Sure, there are messes, but life is messy.  They can be a pain when you’re tired and they’re awake.  Litter boxes are foul and liquid dog ‘reah is a heinous crime against man.  Even a dirty fish bowl can make folks cringe. Hamsters, bunnies, rats, frogs, lizards, snakes, whatever pet a man or woman chooses to love has its own pitfalls.  But, it is worth it – kind of like the glass of wine you treat yourself to at the end of the day (preferably with your creature by your side).

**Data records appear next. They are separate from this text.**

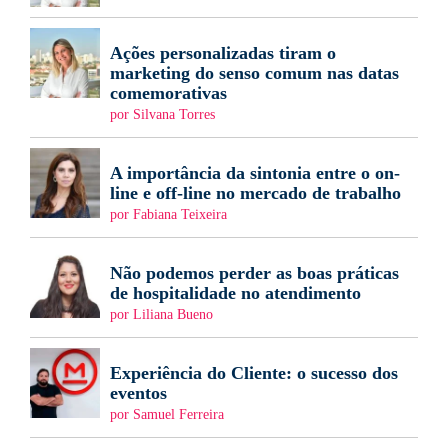
Ações personalizadas tiram o
marketing do senso comum nas datas
comemorativas
por Silvana Torres
A importância da sintonia entre o on-
line e off-line no mercado de trabalho
por Fabiana Teixeira
Não podemos perder as boas práticas
de hospitalidade no atendimento
por Liliana Bueno
Experiência do Cliente: o sucesso dos
eventos
por Samuel Ferreira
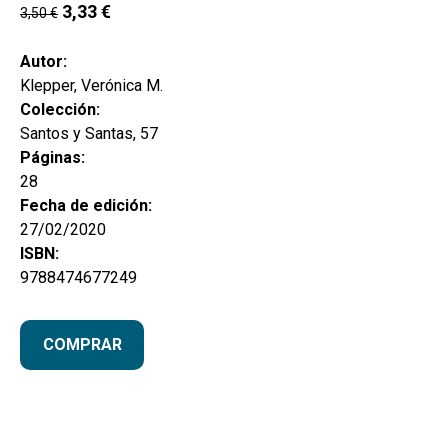
hijo
3,33
€
3,50
€
MI CUENTA
BUSCAR
Autor:
Klepper, Verónica M.
CAT
Colección:
Santos y Santas, 57
ESP
Páginas:
28
Fecha de edición:
27/02/2020
ISBN:
9788474677249
COMPRAR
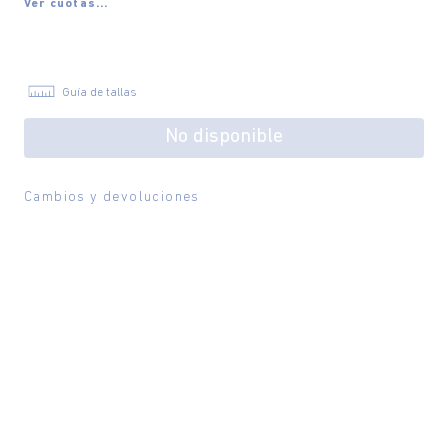
Ver cuotas...
Guía de tallas
No disponible
Cambios y devoluciones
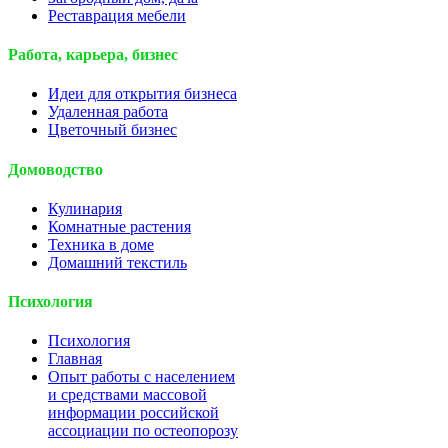
Реставрация мебели
Работа, карьера, бизнес
Идеи для открытия бизнеса
Удаленная работа
Цветочный бизнес
Домоводство
Кулинария
Комнатные растения
Техника в доме
Домашний текстиль
Психология
Психология
Главная
Опыт работы с населением
и средствами массовой
информации российской
ассоциации по остеопорозу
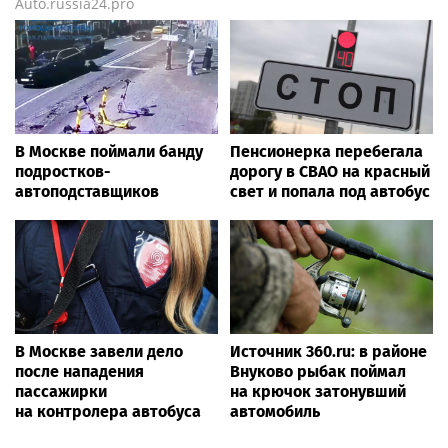
Auto.russia24.pro
В Москве поймали банду
Пенсионерка перебегала
подростков-
дорогу в СВАО на красный
автоподставщиков
свет и попала под автобус
В Москве завели дело
Источник 360.ru: в районе
после нападения
Внуково рыбак поймал
пассажирки
на крючок затонувший
на контролера автобуса
автомобиль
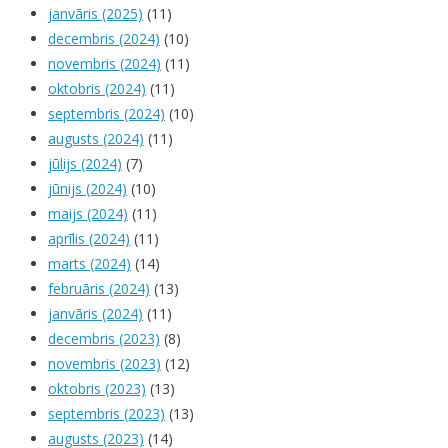
janvāris (2025)
(11)
decembris (2024)
(10)
novembris (2024)
(11)
oktobris (2024)
(11)
septembris (2024)
(10)
augusts (2024)
(11)
jūlijs (2024)
(7)
jūnijs (2024)
(10)
maijs (2024)
(11)
aprīlis (2024)
(11)
marts (2024)
(14)
februāris (2024)
(13)
janvāris (2024)
(11)
decembris (2023)
(8)
novembris (2023)
(12)
oktobris (2023)
(13)
septembris (2023)
(13)
augusts (2023)
(14)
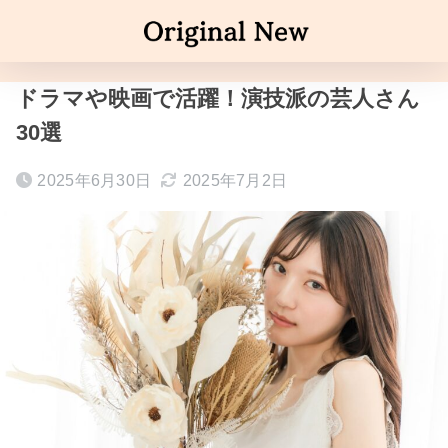
ドラマや映画で活躍！演技派の芸人さん
30選
2025年6月30日
2025年7月2日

I currently have a cat named Betty.  She is a person, preferring filtered to tap water, my Brookstone NAP blanket to cotton, my shower to her tongue. She likes hogging my bed and clawing the squares out of my screen windows.  I love her.  She is there when I get home from a job I love less than horseradish and blue cheese soup (made that up, but FOUL).  I know cats do not need much, but she is great at faking it.  After nearly two years, she still manages to convince me to buy her mousies, “activity pads,”  a fish shaped Christmas stocking, catnip toys, and on special occasions, live catnip. Sure I’m creepy. On my way to becoming a cat lady? Nahhhhh she is irreplaceable.  A character.  And hilarious.  When I’m scooping her poo or cleaning up her hairballs, I remember that she is a fun fur ball of wild joy.  Betty makes me smile. And she cuddles my feet every night as I fall asleep.

Pets are a good thing. I am happy having Betty around.  It is a joy to sprinkle a little Maggie in there too (the happy Irish Setter getting her car ride on at the top of this post). I find fuzzy love and loyalty nessasary!